- Born: Yusuf Awni Hannun September 18, 1955 (age 70) Saudi Arabia
- Occupation: Medical researcher
- Known for: Sphingolipid signaling and metabolism

= Yusuf A. Hannun =

American lipid and cancer researcher

Yusuf Awni Hannun (born September 18, 1955) is an American molecular biologist, biochemist, and clinician. He is known for the discovery that sphingolipids have signaling functions.

== Early life ==
Yusuf Awni Hannun was born in Saudi Arabia of Palestinian parents, Mrs. Aida Ashur-Hannun and Dr. Awni Hannun. He received his early education in Beirut at the International College and earned a Bachelor of Science at the American University of Beirut in 1977. Following his undergraduate degree, Hannun continued at the American University of Beirut, obtaining an MD with distinction in 1981 and completing his internship and a residency in internal medicine

== Discovery of sphingolipid signalling ==
In 1983, Hannun left Lebanon to take up specialty training at Duke University with a fellowship in hematology and oncology as well as undergoing post-doctoral training in Biochemistry under Professor Robert Bell. It was during this time that Hannun made the initial discovery that protein kinase C was inhibited by sphingosine, showing a bioactive effect for a sphingolipid for the first time and suggesting that "a role for sphingolipids in transmembrane signaling may emerge". Prior to this discovery, sphingolipids had primarily been thought to be inert, structural components of cell membranes. Subsequent work by Hannun and his laboratory demonstrated the turnover of sphingolipids in response to cell stimuli, analogous to phosphoinositide turnover, and the linking of sphingolipids, most notably ceramide, to biologies such as cell death, growth arrest, and differentiation. These early studies by Hannun and his colleagues ushered in a period of broader investigation on sphingolipid metabolism and function.

== Subsequent career ==
In 1998, Hannun moved to the Medical University of South Carolina (MUSC) to be Chair of Biochemistry and Molecular Biology, holding the Ralph F. Hirschmann Chair of Biomedical Research, and serving as Deputy Director of the Hollings Cancer Center. While at MUSC the center was noted by the National Cancer Institute as NCI-designated. At that time there were only sixty such designated centers in the United States.
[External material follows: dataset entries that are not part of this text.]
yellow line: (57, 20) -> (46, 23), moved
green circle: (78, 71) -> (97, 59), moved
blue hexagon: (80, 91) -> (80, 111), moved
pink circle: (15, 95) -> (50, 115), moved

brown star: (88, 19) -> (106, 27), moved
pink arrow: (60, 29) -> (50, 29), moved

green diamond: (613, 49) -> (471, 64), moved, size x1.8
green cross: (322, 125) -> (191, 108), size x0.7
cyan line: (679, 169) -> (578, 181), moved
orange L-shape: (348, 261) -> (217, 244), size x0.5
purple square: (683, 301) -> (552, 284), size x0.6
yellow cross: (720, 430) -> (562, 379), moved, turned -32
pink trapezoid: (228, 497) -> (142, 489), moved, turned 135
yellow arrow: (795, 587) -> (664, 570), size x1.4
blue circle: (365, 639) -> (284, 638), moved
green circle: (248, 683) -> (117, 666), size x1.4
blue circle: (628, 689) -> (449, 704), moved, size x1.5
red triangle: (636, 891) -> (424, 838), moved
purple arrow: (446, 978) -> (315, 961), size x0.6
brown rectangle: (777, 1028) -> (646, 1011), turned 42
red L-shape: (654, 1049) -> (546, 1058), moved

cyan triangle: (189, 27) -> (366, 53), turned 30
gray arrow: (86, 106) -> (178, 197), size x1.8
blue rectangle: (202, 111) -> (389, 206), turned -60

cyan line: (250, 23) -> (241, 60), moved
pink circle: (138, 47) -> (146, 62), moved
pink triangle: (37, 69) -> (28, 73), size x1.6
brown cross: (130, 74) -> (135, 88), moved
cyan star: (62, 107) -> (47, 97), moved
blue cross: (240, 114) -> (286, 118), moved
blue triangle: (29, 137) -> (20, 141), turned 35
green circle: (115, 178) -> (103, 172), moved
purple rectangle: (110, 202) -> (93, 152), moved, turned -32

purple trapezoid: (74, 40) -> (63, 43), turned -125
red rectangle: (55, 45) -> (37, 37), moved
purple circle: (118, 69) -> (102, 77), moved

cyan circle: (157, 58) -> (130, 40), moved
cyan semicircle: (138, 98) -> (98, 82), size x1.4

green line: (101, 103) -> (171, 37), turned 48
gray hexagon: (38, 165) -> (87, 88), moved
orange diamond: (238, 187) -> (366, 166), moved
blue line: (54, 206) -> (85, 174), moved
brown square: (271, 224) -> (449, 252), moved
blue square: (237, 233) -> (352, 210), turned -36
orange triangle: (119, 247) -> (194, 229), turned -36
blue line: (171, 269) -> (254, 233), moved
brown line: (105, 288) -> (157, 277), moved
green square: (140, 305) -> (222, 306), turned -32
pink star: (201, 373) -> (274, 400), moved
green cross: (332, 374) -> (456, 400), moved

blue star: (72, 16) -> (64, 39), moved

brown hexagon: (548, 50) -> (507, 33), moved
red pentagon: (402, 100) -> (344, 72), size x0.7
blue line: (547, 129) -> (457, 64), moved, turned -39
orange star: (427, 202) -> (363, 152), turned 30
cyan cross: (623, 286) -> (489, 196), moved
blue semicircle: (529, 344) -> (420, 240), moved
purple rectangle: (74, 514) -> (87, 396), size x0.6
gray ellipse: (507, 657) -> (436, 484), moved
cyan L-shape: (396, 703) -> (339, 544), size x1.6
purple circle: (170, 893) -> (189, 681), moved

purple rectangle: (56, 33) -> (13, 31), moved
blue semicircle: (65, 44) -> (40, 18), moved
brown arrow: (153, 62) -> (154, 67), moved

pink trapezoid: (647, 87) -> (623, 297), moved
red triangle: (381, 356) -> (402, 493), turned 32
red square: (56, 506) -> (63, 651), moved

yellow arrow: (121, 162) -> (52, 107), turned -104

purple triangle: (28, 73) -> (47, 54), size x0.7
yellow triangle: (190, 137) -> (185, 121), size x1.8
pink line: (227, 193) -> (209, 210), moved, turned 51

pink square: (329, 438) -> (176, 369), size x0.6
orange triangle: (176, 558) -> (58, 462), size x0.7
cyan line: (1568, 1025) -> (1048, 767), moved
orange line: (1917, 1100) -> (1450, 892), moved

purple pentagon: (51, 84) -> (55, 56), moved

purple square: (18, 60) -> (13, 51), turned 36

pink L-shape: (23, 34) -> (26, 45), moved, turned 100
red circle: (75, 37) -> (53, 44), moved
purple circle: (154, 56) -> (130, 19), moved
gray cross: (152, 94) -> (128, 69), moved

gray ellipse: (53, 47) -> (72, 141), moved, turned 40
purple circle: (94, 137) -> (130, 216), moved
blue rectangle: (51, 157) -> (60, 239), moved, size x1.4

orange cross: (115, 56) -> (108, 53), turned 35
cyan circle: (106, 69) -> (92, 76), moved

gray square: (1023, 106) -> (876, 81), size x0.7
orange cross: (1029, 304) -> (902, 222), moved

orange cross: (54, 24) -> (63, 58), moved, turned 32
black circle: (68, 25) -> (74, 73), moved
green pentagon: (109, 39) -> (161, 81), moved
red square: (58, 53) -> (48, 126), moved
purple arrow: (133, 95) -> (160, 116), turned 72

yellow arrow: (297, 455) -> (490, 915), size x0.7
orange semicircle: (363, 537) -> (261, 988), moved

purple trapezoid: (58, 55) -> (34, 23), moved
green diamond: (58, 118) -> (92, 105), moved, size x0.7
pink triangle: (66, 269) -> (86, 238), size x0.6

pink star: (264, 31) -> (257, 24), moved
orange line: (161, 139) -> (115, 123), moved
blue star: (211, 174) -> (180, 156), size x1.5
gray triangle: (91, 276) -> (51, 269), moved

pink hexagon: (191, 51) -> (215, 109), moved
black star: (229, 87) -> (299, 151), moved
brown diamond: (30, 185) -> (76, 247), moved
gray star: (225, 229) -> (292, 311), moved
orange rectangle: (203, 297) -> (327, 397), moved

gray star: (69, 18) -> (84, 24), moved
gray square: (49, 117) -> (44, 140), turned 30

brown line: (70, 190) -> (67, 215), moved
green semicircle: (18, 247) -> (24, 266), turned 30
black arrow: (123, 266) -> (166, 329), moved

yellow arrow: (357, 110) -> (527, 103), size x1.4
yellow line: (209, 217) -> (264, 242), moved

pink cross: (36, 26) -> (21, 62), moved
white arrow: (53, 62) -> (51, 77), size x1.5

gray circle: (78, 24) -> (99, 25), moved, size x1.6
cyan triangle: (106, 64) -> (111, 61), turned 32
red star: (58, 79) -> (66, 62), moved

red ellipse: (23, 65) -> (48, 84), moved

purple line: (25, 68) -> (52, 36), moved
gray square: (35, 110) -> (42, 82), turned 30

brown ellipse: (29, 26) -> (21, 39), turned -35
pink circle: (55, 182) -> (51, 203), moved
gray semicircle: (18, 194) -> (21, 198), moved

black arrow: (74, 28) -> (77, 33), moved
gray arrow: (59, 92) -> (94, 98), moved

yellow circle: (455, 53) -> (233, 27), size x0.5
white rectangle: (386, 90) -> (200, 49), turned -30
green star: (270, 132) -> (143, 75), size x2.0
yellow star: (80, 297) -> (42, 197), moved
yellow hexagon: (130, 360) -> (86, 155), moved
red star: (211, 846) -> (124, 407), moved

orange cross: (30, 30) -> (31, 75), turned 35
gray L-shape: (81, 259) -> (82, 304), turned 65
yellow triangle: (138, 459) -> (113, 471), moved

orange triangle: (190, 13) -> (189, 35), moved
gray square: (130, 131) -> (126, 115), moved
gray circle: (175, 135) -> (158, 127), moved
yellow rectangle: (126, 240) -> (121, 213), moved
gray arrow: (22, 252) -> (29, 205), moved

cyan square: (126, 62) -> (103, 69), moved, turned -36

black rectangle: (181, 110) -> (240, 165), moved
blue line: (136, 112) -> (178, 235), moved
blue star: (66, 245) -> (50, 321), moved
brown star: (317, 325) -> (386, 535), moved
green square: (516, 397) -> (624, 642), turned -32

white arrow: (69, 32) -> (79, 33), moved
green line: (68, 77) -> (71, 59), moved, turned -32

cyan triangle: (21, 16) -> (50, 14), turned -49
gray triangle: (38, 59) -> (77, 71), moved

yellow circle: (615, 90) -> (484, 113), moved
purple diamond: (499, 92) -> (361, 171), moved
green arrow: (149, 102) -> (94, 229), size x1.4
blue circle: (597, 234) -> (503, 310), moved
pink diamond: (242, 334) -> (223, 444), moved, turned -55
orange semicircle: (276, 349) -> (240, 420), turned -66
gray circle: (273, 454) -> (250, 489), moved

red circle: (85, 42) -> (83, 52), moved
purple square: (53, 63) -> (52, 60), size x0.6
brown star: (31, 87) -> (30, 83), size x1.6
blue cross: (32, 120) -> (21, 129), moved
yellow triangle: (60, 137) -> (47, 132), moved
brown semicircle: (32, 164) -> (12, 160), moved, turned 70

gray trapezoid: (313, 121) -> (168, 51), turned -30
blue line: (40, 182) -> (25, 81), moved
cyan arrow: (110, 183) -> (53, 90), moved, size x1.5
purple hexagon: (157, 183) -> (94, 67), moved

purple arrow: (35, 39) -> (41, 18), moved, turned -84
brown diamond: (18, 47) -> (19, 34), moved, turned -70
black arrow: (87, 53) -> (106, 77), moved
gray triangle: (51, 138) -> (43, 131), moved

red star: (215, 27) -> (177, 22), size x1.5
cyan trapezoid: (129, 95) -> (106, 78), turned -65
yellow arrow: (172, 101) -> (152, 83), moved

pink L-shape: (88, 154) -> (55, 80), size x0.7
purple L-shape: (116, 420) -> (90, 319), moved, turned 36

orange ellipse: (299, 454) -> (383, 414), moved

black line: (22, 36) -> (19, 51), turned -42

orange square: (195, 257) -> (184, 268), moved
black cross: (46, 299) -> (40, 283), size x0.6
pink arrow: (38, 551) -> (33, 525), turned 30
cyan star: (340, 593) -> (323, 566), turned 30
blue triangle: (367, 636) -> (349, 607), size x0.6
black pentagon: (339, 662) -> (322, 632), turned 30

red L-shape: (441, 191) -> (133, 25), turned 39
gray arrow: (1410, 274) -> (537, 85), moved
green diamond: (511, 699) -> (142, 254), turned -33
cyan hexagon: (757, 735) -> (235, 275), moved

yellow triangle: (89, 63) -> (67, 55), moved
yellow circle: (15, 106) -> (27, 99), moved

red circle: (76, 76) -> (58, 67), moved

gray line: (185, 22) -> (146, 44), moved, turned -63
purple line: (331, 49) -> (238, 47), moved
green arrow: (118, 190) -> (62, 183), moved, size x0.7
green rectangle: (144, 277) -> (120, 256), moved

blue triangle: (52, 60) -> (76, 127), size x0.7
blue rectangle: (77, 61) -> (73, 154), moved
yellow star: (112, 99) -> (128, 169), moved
In 2012, Hannun was recruited to be Director of the Cancer Center and Vice Dean for Cancer Medicine at Stony Brook University. He is also co-director of the Kavita and Lalit Bahl Center for Metabolomics and Imaging, a major program focused on the study of lipids, metabolism, and imaging in Cancer Biology and Therapeutics. Under Hannun's leadership, cancer research and care at Stony Brook has expanded, including the establishment of a new department of bioinformatics to use computer technology to collect and analyze biological data. This culminated in the opening of the Medical and Research Translation (MART) facility in 2019, which enables scientists and clinicians to work in close proximity, to help advance cancer research and rapidly translate basic research findings into new clinical tools and therapies.

== Research Contributions, honors and awards ==
In the field of bioactive sphingolipids, Hannun has contributed over 500 academic research articles and reviews, and published a number of books. In 2004, he was elected as a fellow in the American Association for the Advancement of Science. In 2006, he was given the South Carolina Governor's award for scientific research. In 2011, he was awarded the ASBMB Avanti award for excellence in research. The contributions of Hannun and his wife Lina M. Obeid to sphingolipid research were recognized by a Lifetime Achievement Award at the 16th International Conference on Bioactive Lipids in Cancer, Inflammation and Related Diseases - the first time that it was given as a joint award.

== Personal life ==
While at the American University of Beirut, Hannun met his wife Lina M. Obeid, a fellow physician scientist and biomedical researcher who also made seminal contributions to the sphingolipid field. Their triplet children, Reem, Marya, and Awni, have all found careers in research. Obeid died in November 2019 from complications of lung cancer.